Problem requirements:
The answer must consist only of the lines in the records below from the line with "In 2000-2005 Jacob" to the line with "new superteam even", both included, copied word for word with every picture left out.

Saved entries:

###

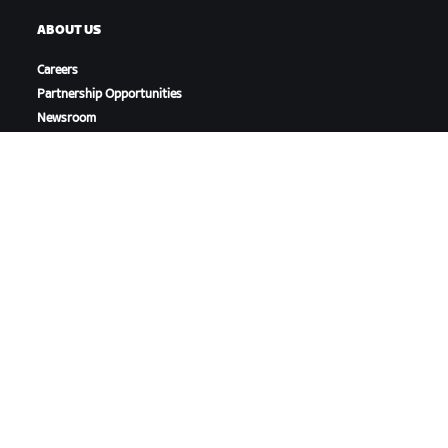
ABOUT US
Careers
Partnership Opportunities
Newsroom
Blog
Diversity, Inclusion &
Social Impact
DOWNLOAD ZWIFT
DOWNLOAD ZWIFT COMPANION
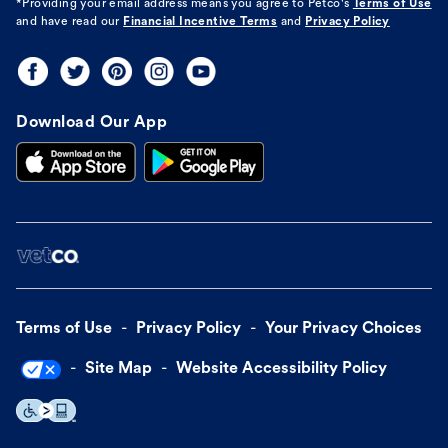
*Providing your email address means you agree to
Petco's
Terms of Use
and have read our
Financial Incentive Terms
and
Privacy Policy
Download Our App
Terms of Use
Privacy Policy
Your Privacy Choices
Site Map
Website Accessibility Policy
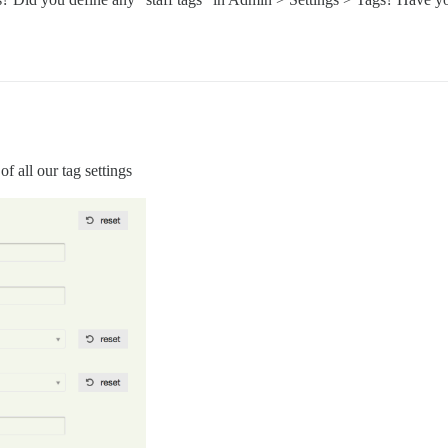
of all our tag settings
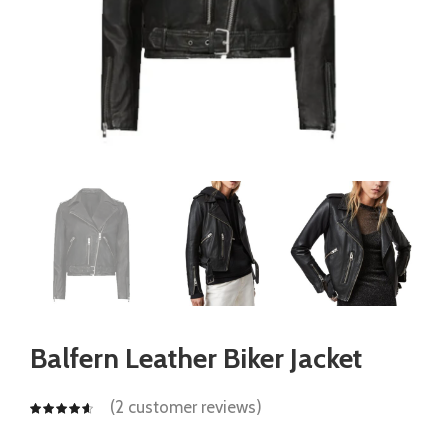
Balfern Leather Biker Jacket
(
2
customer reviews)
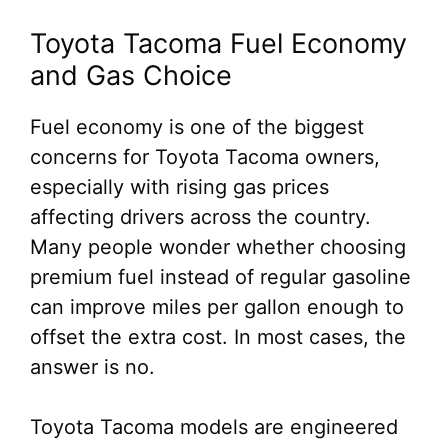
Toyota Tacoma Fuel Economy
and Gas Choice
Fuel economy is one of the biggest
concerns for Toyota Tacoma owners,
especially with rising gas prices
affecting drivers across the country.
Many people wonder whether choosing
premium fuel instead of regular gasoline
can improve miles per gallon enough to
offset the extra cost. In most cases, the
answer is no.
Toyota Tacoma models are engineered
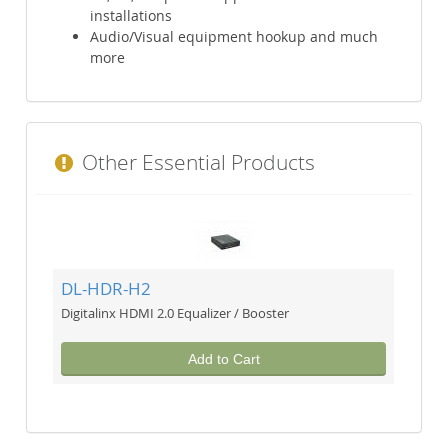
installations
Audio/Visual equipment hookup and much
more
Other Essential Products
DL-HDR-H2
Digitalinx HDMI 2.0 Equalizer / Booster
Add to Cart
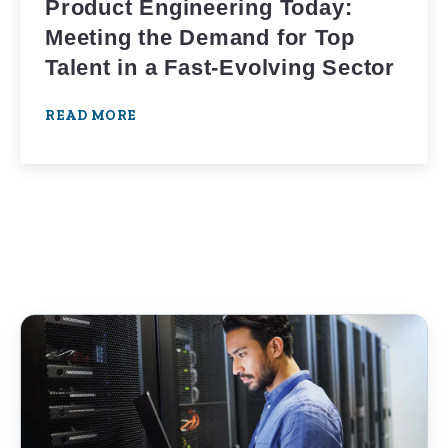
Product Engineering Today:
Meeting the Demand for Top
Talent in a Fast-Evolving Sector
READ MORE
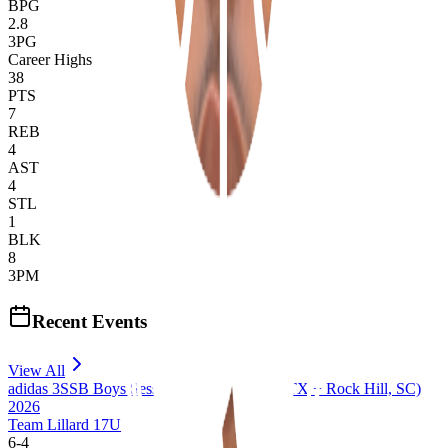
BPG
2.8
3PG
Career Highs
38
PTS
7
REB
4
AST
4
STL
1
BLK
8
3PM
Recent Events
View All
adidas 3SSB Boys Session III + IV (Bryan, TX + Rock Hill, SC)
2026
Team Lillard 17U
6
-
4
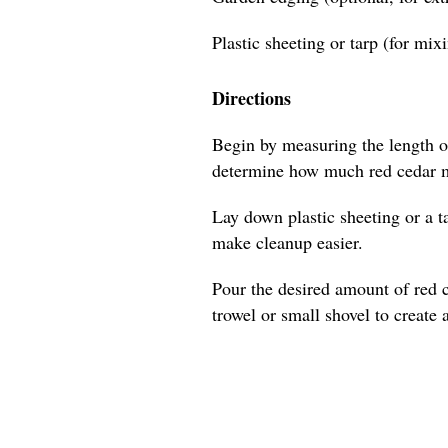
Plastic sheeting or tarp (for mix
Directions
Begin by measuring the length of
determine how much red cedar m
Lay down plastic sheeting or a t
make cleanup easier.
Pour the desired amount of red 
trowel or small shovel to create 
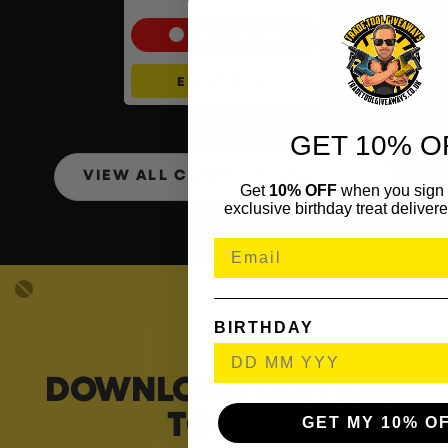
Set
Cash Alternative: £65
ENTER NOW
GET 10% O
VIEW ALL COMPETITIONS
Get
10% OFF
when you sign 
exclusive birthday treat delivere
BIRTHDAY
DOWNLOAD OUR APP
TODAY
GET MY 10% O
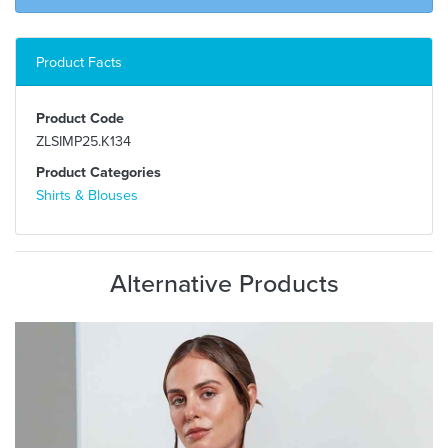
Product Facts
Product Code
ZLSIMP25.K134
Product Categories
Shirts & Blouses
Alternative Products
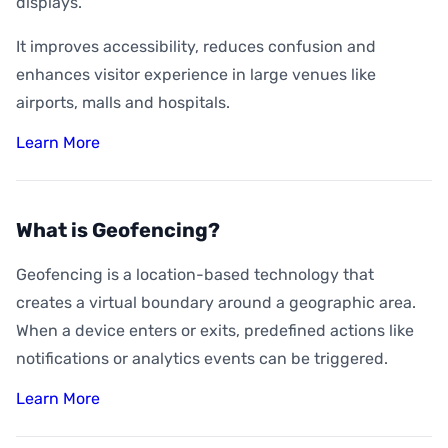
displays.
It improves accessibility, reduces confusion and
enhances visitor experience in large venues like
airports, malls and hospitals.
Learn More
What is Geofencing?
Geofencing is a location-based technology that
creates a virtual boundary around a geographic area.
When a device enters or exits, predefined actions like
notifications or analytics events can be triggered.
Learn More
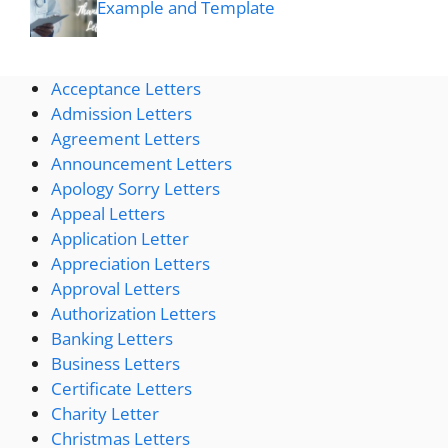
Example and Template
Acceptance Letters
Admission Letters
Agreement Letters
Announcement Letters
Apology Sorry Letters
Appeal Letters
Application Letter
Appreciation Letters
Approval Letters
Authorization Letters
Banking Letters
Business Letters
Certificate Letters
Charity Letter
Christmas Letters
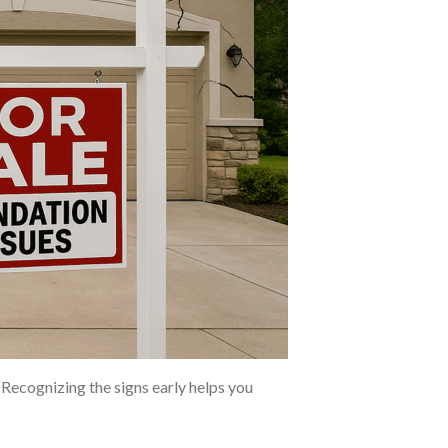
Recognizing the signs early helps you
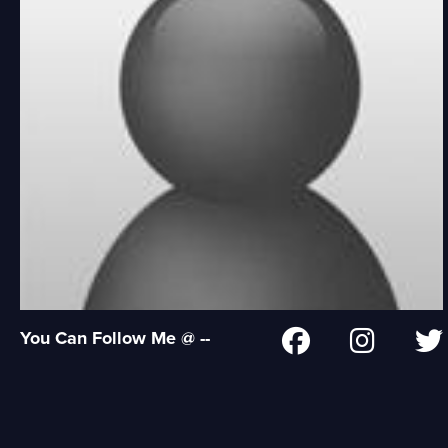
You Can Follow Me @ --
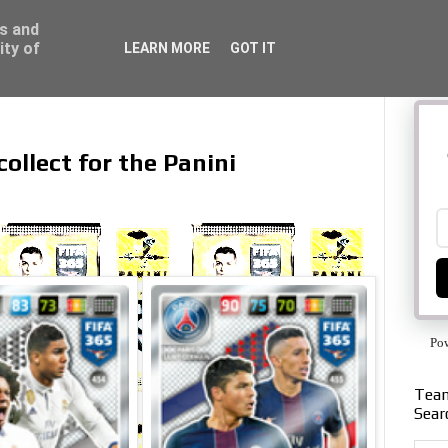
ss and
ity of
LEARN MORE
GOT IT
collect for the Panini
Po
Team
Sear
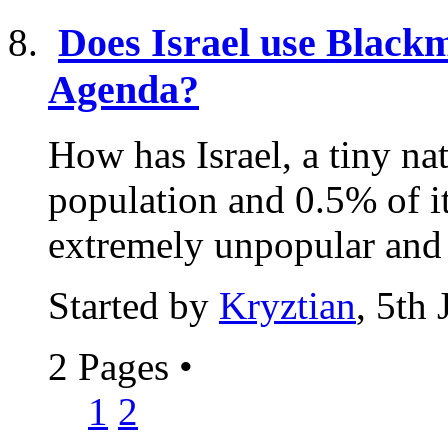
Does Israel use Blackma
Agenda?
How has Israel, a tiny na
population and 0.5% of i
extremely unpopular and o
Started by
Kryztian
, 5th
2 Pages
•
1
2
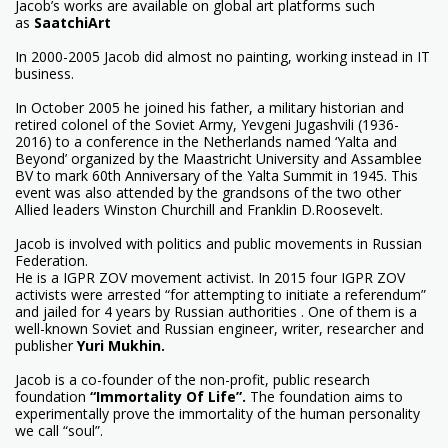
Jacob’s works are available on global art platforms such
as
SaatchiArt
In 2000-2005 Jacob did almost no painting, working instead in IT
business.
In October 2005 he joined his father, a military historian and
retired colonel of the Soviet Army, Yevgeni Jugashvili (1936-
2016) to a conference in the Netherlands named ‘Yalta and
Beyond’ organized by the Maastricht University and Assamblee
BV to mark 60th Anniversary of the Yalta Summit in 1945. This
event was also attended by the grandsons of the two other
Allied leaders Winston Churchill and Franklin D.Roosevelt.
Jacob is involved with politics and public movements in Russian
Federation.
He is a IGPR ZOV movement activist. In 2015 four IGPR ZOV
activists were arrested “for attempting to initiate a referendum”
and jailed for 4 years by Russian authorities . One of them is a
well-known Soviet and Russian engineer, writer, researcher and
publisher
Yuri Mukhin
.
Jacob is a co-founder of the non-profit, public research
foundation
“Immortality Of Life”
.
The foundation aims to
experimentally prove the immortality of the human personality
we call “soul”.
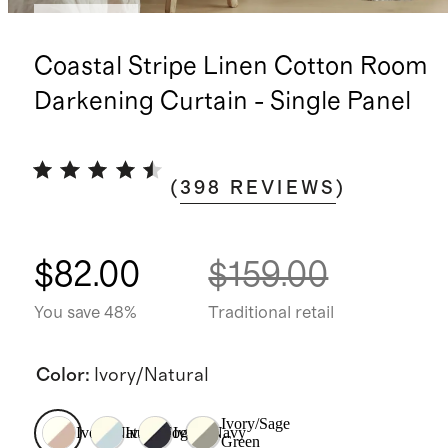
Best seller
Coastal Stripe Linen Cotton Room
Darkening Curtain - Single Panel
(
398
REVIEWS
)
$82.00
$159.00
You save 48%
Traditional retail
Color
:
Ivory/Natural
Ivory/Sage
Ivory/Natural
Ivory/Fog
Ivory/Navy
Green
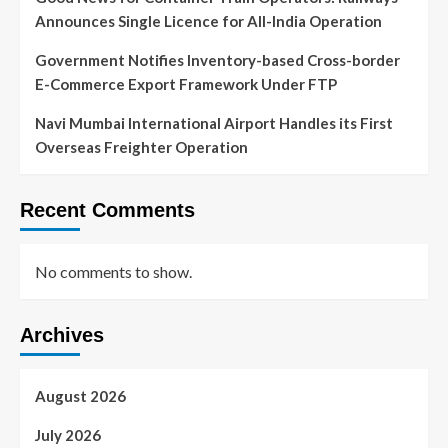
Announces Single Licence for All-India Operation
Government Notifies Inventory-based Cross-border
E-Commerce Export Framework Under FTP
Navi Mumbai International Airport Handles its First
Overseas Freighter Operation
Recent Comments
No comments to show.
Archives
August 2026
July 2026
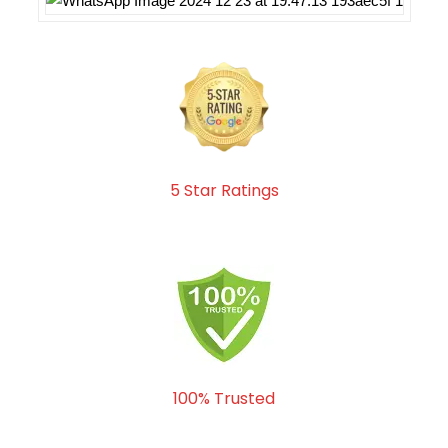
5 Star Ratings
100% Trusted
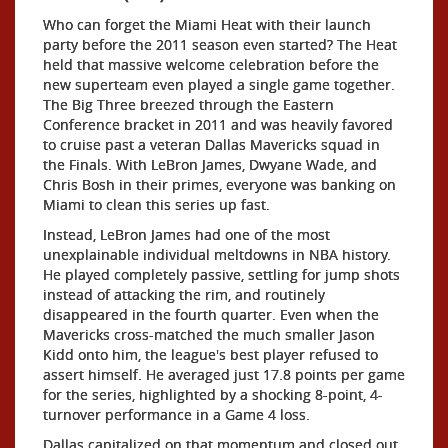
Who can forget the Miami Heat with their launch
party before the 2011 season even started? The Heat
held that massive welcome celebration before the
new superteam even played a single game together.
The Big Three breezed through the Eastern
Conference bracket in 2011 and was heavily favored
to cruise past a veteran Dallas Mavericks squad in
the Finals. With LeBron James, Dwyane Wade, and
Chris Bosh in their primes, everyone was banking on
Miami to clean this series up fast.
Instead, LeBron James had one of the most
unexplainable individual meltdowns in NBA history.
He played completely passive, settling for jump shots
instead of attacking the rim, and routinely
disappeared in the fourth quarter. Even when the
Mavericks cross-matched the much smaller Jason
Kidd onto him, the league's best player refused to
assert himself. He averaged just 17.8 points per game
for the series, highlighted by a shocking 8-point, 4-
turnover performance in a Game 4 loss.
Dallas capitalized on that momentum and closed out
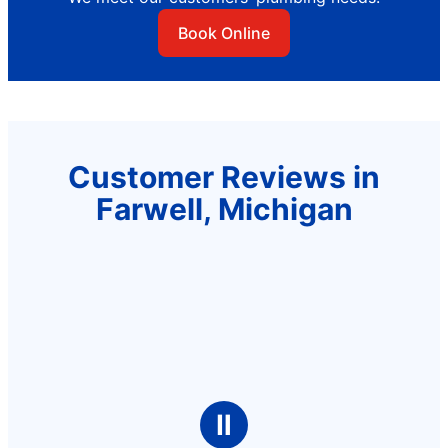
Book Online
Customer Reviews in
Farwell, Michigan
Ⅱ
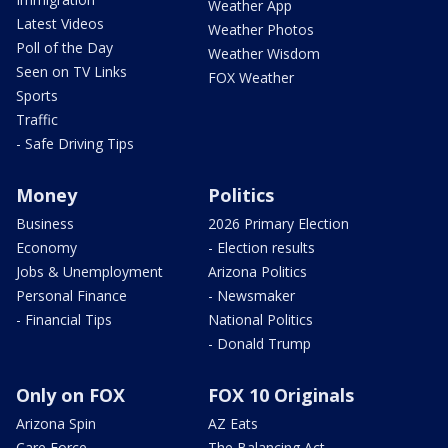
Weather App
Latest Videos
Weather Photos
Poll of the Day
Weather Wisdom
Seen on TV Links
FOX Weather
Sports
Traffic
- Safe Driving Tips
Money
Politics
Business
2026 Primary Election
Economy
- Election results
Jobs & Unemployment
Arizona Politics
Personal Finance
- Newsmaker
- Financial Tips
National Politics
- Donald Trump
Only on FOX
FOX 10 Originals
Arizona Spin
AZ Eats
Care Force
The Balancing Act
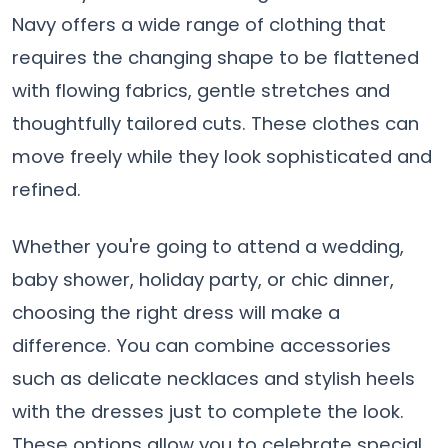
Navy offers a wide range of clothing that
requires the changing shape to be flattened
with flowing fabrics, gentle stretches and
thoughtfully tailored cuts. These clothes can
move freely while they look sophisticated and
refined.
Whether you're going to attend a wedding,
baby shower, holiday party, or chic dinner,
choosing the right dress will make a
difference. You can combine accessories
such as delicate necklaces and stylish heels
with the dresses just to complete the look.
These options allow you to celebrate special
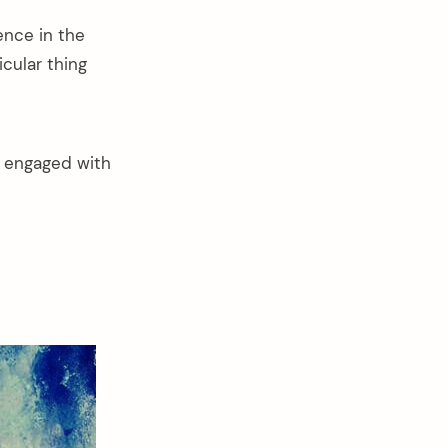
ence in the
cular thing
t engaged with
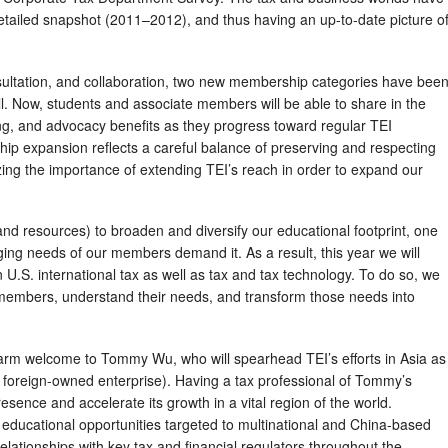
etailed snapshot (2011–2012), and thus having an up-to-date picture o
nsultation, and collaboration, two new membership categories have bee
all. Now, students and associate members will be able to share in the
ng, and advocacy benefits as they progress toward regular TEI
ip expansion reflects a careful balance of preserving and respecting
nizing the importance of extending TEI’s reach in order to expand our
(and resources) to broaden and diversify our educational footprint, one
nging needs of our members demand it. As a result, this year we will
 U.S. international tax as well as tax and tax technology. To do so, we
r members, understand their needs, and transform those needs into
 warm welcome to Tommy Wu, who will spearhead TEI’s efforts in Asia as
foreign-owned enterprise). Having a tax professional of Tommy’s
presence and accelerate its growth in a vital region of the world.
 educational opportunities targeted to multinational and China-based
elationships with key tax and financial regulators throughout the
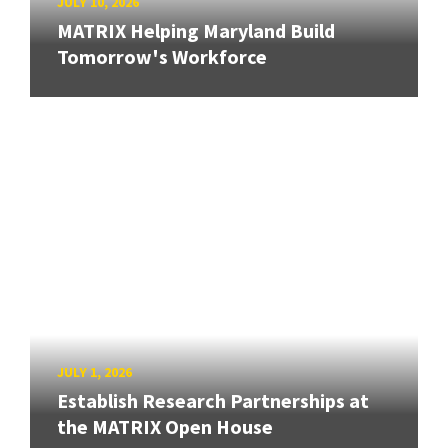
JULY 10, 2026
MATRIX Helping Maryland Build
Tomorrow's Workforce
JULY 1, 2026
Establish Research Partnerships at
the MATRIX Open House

###

Task result:
In 2000-2005 Jacob did almost no painting, working instead in IT
business.
In October 2005 he joined his father, a military historian and
retired colonel of the Soviet Army, Yevgeni Jugashvili (1936-
2016) to a conference in the Netherlands named ‘Yalta and
Beyond’ organized by the Maastricht University and Assamblee
BV to mark 60th Anniversary of the Yalta Summit in 1945. This
event was also attended by the grandsons of the two other
Allied leaders Winston Churchill and Franklin D.Roosevelt.
Jacob is involved with politics and public movements in Russian
Federation.
He is a IGPR ZOV movement activist. In 2015 four IGPR ZOV
activists were arrested “for attempting to initiate a referendum”
and jailed for 4 years by Russian authorities . One of them is a
well-known Soviet and Russian engineer, writer, researcher and
publisher
Yuri Mukhin
.
Jacob is a co-founder of the non-profit, public research
foundation
“Immortality Of Life”
.
The foundation aims to
experimentally prove the immortality of the human personality
we call “soul”.
Best seller
Coastal Stripe Linen Cotton Room
Darkening Curtain - Single Panel
(
398
REVIEWS
)
$82.00
$159.00
You save 48%
Traditional retail
Color
:
Ivory/Natural
Ivory/Sage
Ivory/Natural
Ivory/Fog
Ivory/Navy
Green
Announces Single Licence for All-India Operation
Government Notifies Inventory-based Cross-border
E-Commerce Export Framework Under FTP
Navi Mumbai International Airport Handles its First
Overseas Freighter Operation
Recent Comments
No comments to show.
Archives
August 2026
July 2026
5 Star Ratings
100% Trusted
Who can forget the Miami Heat with their launch
party before the 2011 season even started? The Heat
held that massive welcome celebration before the
new superteam even played a single game together.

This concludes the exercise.